While it may be that the Occupy Wall Street protest began by questionable means, ie Soros,
this young man is using it for all the right reasons.
Joe King
4th October 2011, 06:57 AM
Is that Jerry Springer behind him at 8:05 mark? lol
Twisted Titan
4th October 2011, 08:12 AM
Part of the 1% who get it.
if the youth ever start to mimic this man in large numbers it is game over for the zionist overlords
Ash_Williams
4th October 2011, 08:20 AM
I wonder if all the protesters went to subway after and used their debit or credit cards to buy a $5 footlong.
Santa
4th October 2011, 10:21 AM
I wonder if all the protesters went to subway after and used their debit or credit cards to buy a $5 footlong.
Everyone is a hypocrite. They're essentially forced to be in this current crony corporatist system. You as well.
So what?
Large Sarge
4th October 2011, 11:06 AM
I suspect some of you folks are missing the point, this young person (my guess is 18-20 yrs old), is only a couple of years out of the formal govt indoctrination centers we lovingly call "schools", and he has already figured it out (or at least most of it, I heard no good cheap shots against Israel in that rant, but he is young)
think back a decade or more, how many books you would need to read (purchase, or checkout from the library), how many lectures you might have to travel to in order to meet "like minded folks", etc
in short, before the internet, "waking up was a long and very hard path"

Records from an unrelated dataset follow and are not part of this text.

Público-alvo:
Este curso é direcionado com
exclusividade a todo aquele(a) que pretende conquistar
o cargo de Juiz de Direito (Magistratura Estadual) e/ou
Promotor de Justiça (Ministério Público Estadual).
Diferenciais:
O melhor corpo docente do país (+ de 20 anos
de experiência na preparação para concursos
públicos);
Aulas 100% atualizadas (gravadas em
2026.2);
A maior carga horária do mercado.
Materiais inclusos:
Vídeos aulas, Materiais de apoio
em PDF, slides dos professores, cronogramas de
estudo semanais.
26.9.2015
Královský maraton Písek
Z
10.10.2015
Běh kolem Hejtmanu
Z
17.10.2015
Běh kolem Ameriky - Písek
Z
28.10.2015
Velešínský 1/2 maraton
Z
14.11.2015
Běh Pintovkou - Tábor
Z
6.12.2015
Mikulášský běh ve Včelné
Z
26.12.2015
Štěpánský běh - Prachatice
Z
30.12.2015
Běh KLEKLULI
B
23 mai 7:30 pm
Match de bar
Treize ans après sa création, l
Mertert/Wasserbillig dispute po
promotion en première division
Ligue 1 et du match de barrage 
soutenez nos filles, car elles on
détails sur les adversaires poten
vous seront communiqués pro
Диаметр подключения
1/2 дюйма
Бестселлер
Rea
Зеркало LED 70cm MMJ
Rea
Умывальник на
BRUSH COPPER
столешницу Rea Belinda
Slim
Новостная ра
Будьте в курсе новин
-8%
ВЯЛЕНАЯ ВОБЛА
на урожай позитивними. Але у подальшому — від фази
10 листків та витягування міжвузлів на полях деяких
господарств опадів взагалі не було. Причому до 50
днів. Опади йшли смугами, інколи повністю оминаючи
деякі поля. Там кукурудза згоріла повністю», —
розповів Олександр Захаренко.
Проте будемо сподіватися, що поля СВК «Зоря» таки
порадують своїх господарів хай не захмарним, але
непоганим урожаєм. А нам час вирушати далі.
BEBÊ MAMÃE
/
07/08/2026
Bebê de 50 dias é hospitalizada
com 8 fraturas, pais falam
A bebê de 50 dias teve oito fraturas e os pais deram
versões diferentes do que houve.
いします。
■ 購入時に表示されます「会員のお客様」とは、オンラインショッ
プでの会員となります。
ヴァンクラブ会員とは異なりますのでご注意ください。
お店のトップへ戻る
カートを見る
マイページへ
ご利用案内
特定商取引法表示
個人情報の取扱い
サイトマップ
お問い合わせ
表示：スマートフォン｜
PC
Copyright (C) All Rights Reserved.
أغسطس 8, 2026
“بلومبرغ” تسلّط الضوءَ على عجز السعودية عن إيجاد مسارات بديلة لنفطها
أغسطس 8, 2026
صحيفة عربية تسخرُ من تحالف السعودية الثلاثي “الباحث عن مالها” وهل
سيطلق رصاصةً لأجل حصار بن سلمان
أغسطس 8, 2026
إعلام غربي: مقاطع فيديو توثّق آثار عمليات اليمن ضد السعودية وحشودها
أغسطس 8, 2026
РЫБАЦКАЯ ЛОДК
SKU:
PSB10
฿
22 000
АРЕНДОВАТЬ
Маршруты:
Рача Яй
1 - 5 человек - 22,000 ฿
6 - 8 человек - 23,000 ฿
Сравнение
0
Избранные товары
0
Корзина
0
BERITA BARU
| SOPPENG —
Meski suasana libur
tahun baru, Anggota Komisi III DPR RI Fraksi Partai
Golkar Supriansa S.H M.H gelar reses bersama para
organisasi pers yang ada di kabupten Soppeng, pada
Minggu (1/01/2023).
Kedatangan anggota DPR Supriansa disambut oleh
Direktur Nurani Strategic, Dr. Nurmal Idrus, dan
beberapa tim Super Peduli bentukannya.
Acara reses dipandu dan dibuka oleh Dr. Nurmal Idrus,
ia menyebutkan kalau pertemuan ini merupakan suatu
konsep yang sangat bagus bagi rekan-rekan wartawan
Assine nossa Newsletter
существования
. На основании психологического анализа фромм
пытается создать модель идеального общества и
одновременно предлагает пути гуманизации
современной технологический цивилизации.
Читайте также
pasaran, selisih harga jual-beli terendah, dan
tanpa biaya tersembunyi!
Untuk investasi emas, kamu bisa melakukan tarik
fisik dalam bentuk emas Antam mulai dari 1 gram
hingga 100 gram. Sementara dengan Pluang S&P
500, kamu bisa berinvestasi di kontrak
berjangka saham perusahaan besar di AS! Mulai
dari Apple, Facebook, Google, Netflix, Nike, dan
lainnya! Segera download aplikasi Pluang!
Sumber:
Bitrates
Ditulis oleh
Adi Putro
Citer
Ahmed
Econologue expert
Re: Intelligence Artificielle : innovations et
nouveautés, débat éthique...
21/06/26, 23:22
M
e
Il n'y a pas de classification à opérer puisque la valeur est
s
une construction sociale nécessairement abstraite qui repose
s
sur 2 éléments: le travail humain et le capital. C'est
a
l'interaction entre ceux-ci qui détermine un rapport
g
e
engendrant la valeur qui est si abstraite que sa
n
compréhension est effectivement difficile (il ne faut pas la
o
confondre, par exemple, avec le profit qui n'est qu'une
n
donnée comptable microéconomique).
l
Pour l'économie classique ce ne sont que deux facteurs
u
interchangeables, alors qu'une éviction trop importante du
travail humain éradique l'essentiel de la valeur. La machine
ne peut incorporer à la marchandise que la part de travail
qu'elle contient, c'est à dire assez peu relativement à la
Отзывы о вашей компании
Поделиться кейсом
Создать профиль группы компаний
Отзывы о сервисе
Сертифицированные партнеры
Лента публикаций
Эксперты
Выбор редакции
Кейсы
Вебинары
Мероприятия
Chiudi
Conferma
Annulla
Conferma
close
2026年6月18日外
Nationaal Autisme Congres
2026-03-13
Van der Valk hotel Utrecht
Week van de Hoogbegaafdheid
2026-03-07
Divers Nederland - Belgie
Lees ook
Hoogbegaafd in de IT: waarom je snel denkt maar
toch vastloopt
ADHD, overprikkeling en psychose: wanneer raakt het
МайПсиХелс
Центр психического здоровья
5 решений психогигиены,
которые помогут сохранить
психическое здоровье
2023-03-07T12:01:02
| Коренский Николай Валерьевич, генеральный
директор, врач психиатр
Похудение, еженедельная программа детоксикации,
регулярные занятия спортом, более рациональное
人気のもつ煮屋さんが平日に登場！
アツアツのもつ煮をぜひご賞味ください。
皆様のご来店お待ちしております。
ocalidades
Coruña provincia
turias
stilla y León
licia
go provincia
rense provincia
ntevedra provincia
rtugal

thanks to the internet, it has gotten exponentially easier and faster..
thats the lesson here
DMac
4th October 2011, 11:31 AM
5 stars for this young man.
SPOT ON! Bump!!
osoab
4th October 2011, 03:58 PM
http://www.youtube.com/watch?v=XOkMizZjhBI
http://www.youtube.com/watch?v=XOkMizZjhBI
Joe King
4th October 2011, 04:31 PM
Everyone is a hypocrite. They're essentially forced to be in this current crony corporatist system. You as well.
So what?
Sorry, but no one is forced to use credit.
Cards, or otherwise.
Forced to use the debt of others? Perhaps.
...but creating your own is a personal choice.
Santa
4th October 2011, 06:13 PM
Sorry, but no one is forced to use credit.
Cards, or otherwise.
Forced to use the debt of others? Perhaps.
...but creating your own is a personal choice.
Hmmm, would you agree that the current economic and political situation might more accurately be described as crony corporatism, rather than capitalism?
Joe King
4th October 2011, 06:16 PM
Hmmm, would you agree that the current economic and political situation might more accurately be described as crony corporatism, rather than capitalism?Yea I would.....but you still don't have to be a participating member in the expansion of credit. It's purely by choice that one does that.
Twisted Titan
4th October 2011, 07:38 PM
Absolute bolderdash...
I didn't even know what fractional reserve lending was until several years ago.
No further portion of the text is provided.